臨床では.桂枝はこれらの微視的指標を中医学の診断・治療体系に組み込むことで.診断の精度を大幅に向上させ.治療効果を大幅に高めています。
       例えば.胃カメラで表層びらん.うっ血.表層潰瘍が見られた場合.タンポポ.白花蛇舌草.半枝蓮を処方に加えて.胃粘膜の保護と潰瘍表面の治癒を促すために.田七人参と白虎の粉末をカプセルに詰めて服用するよう指示します。
       病理検査で腸上皮化生や異型過形成を伴う場合は.通常.Radix et Rhizoma alba, Radix et Rhizoma heliotrophicus, Radix et Rhizoma curculigoなどの抗がん剤や結節を散らすハーブを加えます(現代の医学研究では.上記の4つのハーブはがん細胞に抵抗したり.殺す効果があると証明されています)。 患者が生検や培養でピロリ菌が陽性である場合.KuiはしばしばDandelion, Rhubarb, Radix Scutellariae, Radix et Rhizoma Yanhuosuo, Flea-Huang, and Rhizoma Polygonatiから1-2種類の生薬を選び.異なる症状に応じて処方に加え.Hp殺能力を高め.症状を改善し効果を上げるようにします。
5.ゆっくりした処方を心がけ.トリートメントと栄養補給を両立させる
慢性胃炎の患者さんは.原因が異なり.病態が複雑で.臨床症状も様々で.さらに.正常な胃粘膜腺を再構築するのに3〜6ヶ月かかると言われています。 また.治療中は.さまざまなきっかけで次々と状態が変化しやすい。 逵先生は.どのような場合でも必ず病状を丹念に聞き出し.再発のきっかけを根気よく探り.法と処方を守った上で柔軟に加減し.上手に薬を投与しているのです。
さらに.規則正しい食生活を心がけ.冷たいものや辛いもの.油っこいものを避け.できれば少食で丁寧に薬を飲むようにとアドバイスしています。 逵先生はよく患者さんに.慢性胃炎は「三部治療.七部養生.医者と患者がうまく協力すれば.病気は自動的に治る」とおっしゃっています。 この治療と栄養補給の組み合わせは.慢性胃炎の治療に数十年携わってきた経験から生まれたものです。   

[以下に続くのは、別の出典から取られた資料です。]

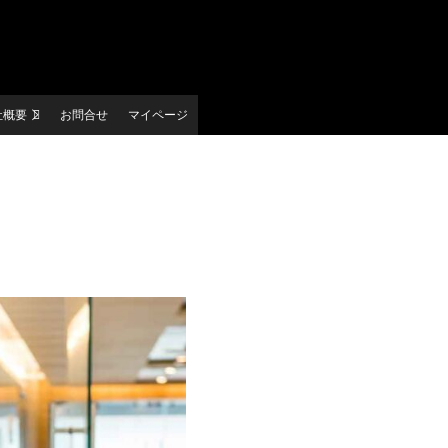
社概要
お問合せ
マイページ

要約すると.逵先生の慢性胃炎の治療は.まず病因と病態を全体的に把握し.さらに関連する内臓の寒熱虚を調整し.関連する理化学検査の結果を参考に総合的に分析し.患者の状態の推移と合わせて合理的な処方と投薬を行って.最後に患者にセルフケアに気をつけるよう指導し.証と診断.治療と栄養の高い統一を実現し.慢性胃炎の治療における漢方の効果をさらに向上させるというものです。